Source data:
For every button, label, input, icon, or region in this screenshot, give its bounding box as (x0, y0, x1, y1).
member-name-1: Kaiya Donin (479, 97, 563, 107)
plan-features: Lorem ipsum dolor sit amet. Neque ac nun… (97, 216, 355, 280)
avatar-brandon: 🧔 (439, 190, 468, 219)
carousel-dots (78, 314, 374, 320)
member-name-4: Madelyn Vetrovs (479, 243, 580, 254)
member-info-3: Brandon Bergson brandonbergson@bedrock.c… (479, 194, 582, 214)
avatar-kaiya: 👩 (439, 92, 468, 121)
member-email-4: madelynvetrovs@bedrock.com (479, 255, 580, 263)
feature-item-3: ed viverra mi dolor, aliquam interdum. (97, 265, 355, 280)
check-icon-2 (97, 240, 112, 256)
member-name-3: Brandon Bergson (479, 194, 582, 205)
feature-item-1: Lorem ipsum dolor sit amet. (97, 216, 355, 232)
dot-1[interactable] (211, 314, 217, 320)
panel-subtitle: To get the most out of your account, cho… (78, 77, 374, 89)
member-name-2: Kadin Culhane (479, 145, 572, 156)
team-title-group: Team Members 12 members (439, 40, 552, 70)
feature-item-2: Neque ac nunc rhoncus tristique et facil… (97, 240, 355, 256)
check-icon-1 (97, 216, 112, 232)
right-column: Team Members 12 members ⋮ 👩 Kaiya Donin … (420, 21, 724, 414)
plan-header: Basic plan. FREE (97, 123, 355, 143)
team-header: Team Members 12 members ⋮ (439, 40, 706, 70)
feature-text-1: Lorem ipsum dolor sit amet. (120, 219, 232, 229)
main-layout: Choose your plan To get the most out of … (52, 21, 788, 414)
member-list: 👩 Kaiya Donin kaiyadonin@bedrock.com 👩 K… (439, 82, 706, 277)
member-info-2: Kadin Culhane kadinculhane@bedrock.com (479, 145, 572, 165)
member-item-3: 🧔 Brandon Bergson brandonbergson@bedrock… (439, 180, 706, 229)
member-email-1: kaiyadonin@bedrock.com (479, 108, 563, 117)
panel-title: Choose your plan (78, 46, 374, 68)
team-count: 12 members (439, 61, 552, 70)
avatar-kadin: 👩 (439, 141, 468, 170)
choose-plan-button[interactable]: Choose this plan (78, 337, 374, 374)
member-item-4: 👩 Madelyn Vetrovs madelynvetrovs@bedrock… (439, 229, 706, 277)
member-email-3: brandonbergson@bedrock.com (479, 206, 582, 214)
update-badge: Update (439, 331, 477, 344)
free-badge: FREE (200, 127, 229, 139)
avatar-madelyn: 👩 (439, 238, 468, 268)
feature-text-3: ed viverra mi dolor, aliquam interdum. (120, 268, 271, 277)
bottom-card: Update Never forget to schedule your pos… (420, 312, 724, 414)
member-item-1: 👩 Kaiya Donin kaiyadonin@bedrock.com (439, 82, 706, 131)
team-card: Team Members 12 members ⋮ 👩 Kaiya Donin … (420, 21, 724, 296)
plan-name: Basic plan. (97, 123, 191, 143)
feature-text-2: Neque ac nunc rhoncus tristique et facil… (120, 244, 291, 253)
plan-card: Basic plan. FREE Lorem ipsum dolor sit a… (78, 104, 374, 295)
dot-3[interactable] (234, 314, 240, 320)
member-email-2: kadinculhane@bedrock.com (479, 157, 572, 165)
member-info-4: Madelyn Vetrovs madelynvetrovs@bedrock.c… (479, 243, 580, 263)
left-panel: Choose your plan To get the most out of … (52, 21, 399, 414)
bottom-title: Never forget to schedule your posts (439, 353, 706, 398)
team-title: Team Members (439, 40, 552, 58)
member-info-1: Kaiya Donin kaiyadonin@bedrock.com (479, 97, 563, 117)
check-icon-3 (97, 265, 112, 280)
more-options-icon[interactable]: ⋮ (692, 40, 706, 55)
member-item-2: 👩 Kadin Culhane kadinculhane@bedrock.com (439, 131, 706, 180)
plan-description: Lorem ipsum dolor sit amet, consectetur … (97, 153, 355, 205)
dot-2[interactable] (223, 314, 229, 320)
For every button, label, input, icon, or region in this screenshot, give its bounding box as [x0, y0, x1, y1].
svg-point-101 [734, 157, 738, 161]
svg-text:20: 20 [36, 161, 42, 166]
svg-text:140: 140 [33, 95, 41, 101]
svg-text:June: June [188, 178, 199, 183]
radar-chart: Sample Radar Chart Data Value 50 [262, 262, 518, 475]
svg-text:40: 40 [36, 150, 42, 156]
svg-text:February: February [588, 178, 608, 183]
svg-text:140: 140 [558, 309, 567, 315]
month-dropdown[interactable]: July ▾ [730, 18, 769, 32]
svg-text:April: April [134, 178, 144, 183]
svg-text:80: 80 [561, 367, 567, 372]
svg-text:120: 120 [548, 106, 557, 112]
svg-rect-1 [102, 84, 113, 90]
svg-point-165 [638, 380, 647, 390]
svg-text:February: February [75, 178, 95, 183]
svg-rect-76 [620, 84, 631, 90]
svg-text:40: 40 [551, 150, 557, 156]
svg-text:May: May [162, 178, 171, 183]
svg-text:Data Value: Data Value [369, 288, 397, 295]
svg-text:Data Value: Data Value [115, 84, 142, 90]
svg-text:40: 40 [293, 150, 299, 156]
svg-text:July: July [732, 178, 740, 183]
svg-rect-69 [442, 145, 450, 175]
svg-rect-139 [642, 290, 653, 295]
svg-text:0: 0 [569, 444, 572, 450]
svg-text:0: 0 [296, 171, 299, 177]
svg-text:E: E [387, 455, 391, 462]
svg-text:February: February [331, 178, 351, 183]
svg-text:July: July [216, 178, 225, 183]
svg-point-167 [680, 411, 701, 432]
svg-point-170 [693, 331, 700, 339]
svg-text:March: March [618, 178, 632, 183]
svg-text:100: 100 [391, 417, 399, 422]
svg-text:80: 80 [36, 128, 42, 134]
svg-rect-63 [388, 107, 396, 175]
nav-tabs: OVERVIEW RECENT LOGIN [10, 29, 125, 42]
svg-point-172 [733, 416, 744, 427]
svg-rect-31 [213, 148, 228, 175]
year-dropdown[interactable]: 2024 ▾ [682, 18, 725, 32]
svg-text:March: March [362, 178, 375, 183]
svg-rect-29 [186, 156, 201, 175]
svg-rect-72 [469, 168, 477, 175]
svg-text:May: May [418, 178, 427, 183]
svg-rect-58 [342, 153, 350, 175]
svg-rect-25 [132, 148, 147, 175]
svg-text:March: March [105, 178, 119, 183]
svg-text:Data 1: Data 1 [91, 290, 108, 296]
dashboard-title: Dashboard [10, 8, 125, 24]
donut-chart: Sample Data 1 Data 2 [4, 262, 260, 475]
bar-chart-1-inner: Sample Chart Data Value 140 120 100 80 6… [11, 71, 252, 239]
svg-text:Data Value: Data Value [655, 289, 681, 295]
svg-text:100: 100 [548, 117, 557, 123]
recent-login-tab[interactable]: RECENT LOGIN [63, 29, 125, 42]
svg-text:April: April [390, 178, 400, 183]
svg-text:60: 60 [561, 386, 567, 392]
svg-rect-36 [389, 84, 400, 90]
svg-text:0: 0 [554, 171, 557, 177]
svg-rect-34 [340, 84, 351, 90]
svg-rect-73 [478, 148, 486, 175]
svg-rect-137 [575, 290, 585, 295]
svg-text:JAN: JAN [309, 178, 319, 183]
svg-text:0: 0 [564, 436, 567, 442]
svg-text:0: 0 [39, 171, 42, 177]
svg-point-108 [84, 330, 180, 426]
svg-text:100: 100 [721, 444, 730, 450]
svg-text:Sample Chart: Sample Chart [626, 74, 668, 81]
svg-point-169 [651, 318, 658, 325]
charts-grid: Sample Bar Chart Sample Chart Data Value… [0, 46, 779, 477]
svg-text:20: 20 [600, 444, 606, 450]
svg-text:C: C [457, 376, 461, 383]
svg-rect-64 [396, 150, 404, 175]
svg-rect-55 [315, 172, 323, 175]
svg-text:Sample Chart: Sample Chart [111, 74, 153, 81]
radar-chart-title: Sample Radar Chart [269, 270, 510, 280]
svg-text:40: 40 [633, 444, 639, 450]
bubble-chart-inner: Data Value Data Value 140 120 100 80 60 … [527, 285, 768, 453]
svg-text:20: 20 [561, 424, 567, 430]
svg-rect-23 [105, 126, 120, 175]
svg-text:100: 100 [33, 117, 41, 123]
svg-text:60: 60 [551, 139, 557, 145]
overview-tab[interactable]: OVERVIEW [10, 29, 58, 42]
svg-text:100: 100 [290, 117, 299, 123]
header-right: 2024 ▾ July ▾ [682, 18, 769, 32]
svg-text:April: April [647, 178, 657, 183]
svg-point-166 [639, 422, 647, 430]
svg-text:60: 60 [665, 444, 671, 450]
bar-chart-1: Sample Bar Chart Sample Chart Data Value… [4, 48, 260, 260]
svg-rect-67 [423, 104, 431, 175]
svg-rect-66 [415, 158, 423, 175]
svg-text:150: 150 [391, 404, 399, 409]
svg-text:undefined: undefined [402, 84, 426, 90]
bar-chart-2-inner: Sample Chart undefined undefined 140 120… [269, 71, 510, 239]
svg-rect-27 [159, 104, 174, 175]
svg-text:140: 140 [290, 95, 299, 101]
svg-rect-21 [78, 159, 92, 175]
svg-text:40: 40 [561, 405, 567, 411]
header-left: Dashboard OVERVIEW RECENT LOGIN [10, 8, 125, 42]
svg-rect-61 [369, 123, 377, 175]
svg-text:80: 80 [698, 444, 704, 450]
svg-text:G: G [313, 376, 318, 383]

• _Assignment_
Retrieve each line of the data in which the word "Basic" can be found.

• _Final answer_
plan-header: Basic plan. FREE (97, 123, 355, 143)
plan-name: Basic plan. (97, 123, 191, 143)
plan-card: Basic plan. FREE Lorem ipsum dolor sit a… (78, 104, 374, 295)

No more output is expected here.